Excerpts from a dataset
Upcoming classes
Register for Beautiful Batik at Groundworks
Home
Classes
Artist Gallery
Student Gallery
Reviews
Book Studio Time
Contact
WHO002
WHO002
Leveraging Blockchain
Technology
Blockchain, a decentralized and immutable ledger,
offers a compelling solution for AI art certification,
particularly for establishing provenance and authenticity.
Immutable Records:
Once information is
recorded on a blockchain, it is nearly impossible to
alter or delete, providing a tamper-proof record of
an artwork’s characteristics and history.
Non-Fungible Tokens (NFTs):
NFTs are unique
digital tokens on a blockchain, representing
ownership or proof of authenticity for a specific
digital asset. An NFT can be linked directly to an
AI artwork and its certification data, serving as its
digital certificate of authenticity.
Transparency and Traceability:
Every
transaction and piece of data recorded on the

==

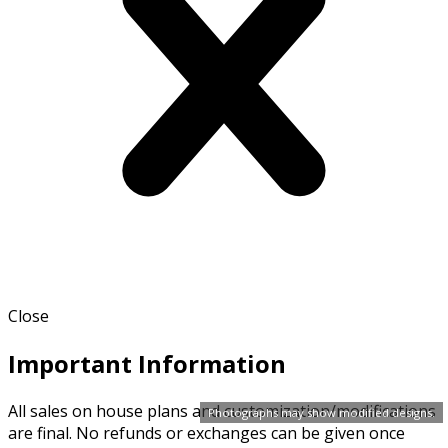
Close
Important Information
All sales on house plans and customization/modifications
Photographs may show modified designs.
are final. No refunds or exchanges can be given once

--

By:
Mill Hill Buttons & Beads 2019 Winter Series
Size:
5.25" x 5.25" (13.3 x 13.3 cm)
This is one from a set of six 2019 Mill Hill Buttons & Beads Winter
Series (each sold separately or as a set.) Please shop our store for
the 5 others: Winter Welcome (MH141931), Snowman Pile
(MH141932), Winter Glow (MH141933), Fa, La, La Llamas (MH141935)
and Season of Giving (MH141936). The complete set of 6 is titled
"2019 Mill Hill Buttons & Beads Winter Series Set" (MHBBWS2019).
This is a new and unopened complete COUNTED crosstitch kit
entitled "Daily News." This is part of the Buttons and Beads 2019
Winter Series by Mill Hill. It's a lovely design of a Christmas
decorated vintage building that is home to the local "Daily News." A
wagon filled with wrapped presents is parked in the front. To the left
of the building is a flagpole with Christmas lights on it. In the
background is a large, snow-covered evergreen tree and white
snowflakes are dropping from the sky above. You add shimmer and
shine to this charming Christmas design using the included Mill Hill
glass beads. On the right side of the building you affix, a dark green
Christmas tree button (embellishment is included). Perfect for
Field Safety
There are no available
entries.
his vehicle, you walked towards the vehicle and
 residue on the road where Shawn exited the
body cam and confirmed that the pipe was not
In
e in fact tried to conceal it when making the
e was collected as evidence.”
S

The task:
Give back precisely the lines above that start at the line containing "digital certificate of authenticity." and end at the line containing "transaction and piece of data recorded on the", inclusive. No other lines belong in the output.

Response to the task:
digital certificate of authenticity.
Transparency and Traceability:
Every
transaction and piece of data recorded on the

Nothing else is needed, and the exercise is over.